As is often the case, the current market advance has left some companies behind. Last year, financials underperformed an otherwise flattish market, yet so far this year they are big winners. Identifying market laggards can be an effective way to invest before the market has a change of mind. In doing so, one is often buying in at a much more favorable price that minimizes the downside and opens up a lot of upside potential.
Because of Apple's (AAPL) continued historic share performance, the technology sector has performed very well in 2012. But that's because as Apple shares become more expensive, they have a greater effect on the performance of the respective indices to which it belongs. Apple shares are up more than 50% in 2012, while the Nasdaq is up nearly 20%. Yet Google (GOOG) shares haven't done anything in 2012 despite the fact that the company continues to grow its share of the online search market and the advertising fees that come with that dominance. While the share price isn't going up, profits and cash flows are, and it's only a matter of time before the latter starts to have a positive effective on the former.
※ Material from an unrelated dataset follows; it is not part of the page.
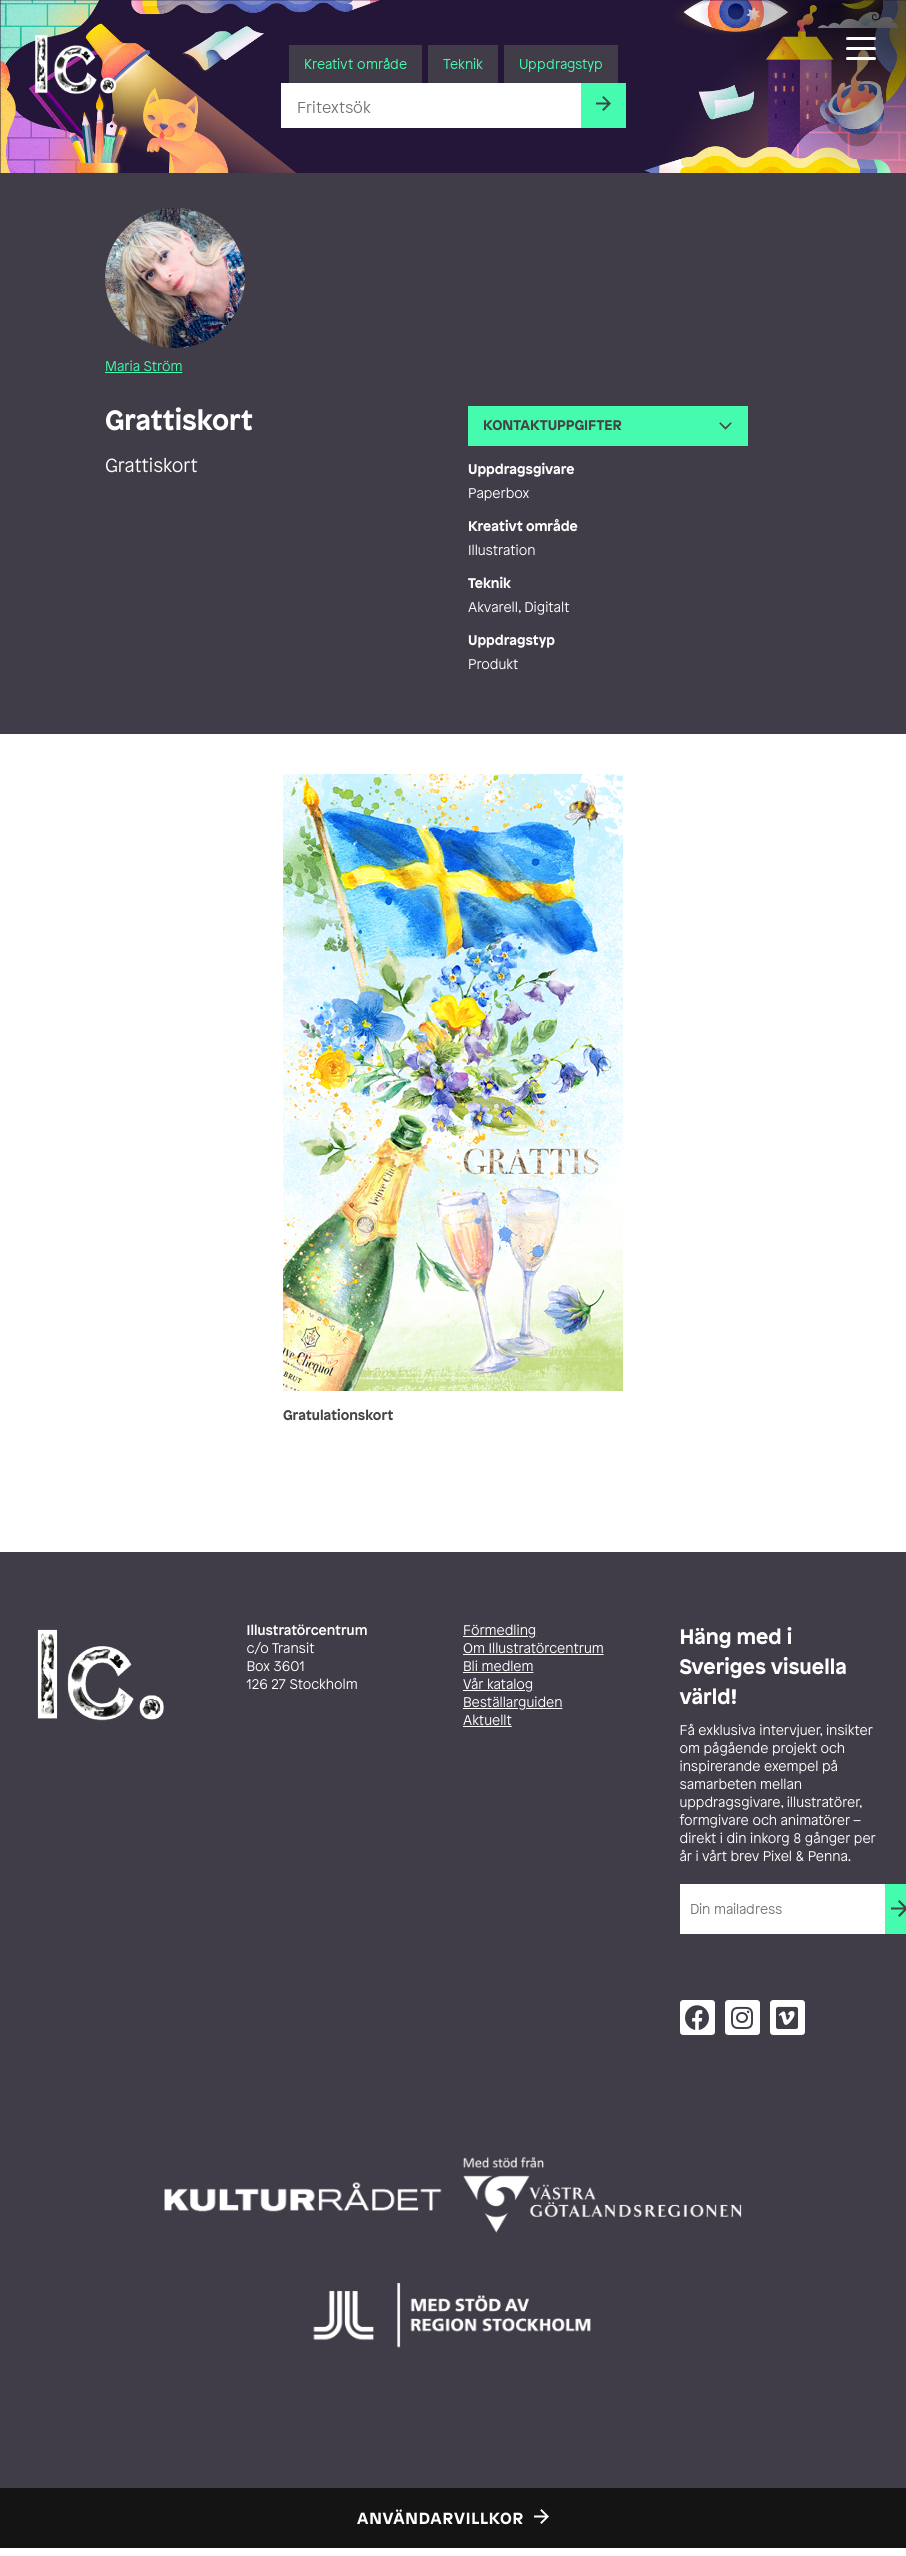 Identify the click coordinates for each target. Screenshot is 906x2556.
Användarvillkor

Fertilizer giant Potash (POT) is up about 10% so far this year, in line with the S&P 500. Yet rivals Mosaic (MOS) and CF Industries (CF) have performed significantly better. Potash is the largest fertilizer company in the world. More to the point, Potash is the lowest-cost producer of its namesake product, the best competitive advantage possible in a commodity business. Because corn prices have fallen back a bit, so have shares of Potash. The market justifiably interprets lower corn prices as a sign that future farm profits will decline leading farmers to curtail fertilizer spending.
But the view needs to be bigger than that. Fertilizer demand can only increase as demand for food increases. A handful of companies, including Potash, control the vast majority of available potash reserves. There is no viable commercial substitute to fertilizer on a commercial scale. And at a market cap of $39 billion, the company is deeply undervalued. If someone wanted to buy Potash today and all the assets that come with, including significant equity stakes in some of the world's most strategic fertilizer companies, I doubt it could be done for less than $60 billion. Just this morning, analysts upgraded Potash to Buy from Hold.
ATP Oil & Gas (ATPG) could turn out to surprise investors again. Shares are trading for less than $8 as liquidity fears over the past couple of quarters sent investors rushing for the exits. While today's high oil prices are diminishing those fears, ATPG is an asset-rich company whose equity value could be worth multiples of its current price. The company's $1.5 billion in bonds due May 2012 have rallied nearly 20% in the past two months, as those liquidity fears appear overblown. If the bonds continue to rally, the equity will be next. ATPG is a much more levered company than it was a couple of years ago when I noted its merits when it was trading around the same levels. Shares fell further, but then advanced to more than $15. It's a different capital structure today, but that could be a lightning rod for the shares if the oil price remains elevated.
Some of the best investment gains occur when you arrive before the market does. Of course, being early always has to be measured against the risk -- defined as loss of capital and not beta -- that is assumed.